If the question goes beyond the scope of the manual, clearly inform the user that the question is out of the manual's scope.
The answer should be accurate and concise.
---------------------
User's question: What is Topology of CHI architecture?
---------------------
Answer: 


In [12]:
from langchain_core.output_parsers import StrOutputParser
from langchain_core.runnables import RunnablePassthrough

def format_docs(docs):
    return "\n\n".join(doc.page_content for doc in docs)
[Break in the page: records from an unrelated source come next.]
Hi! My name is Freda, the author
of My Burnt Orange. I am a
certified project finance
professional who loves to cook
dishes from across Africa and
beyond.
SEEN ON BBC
retrieval = faiss_index.as_retriever()

rag_chain = (
    {"context_str": retrieval | format_docs, "query_str": RunnablePassthrough()}
    | prompt_template | llm | StrOutputParser()
)

## Step 4. Test your RAG system

In [13]:
user_question = "What is Transaction classification?"
output = rag_chain.invoke(user_question)
print(output)

According to Chapter B1. Introduction, Section B1.4. Transaction classiﬁcation, transaction classification refers to the grouping of different transaction types together.

Please refer to Table B1.3 for a comprehensive list of transaction classifications, which represents collectively:

* CleanSharedPersist*: CleanSharedPersist and CleanSharedPersistSep
* SnpStash*: SnpStashUnique and SnpStashShared
* DBIDResp*: DBIDResp and DBIDRespOrd

You can find this information on page [36] in the product manual.


In [14]:
user_question = "how can i get more amba chi information?"
output = rag_chain.invoke(user_question)
print(output)

To obtain more AMBA CHI information, I recommend reviewing the following sections in the product manual:

* The "Intended audience" section (page xix) provides an overview of who this specification is written for and what kind of information it covers.
* The "Release information" section (pages ii-iii) lists the various releases of the AMBA CHI architecture specification, including the date and version number. This can help you identify the most recent release or find information specific to a particular version.

Additionally, you may want to explore Arm's official website or documentation portal for more comprehensive resources on AMBA CHI, such as whitepapers, technical briefs, and application notes.

Note: Since this manual is primarily focused on the specification itself, it does not contain additional information beyond what is presented here.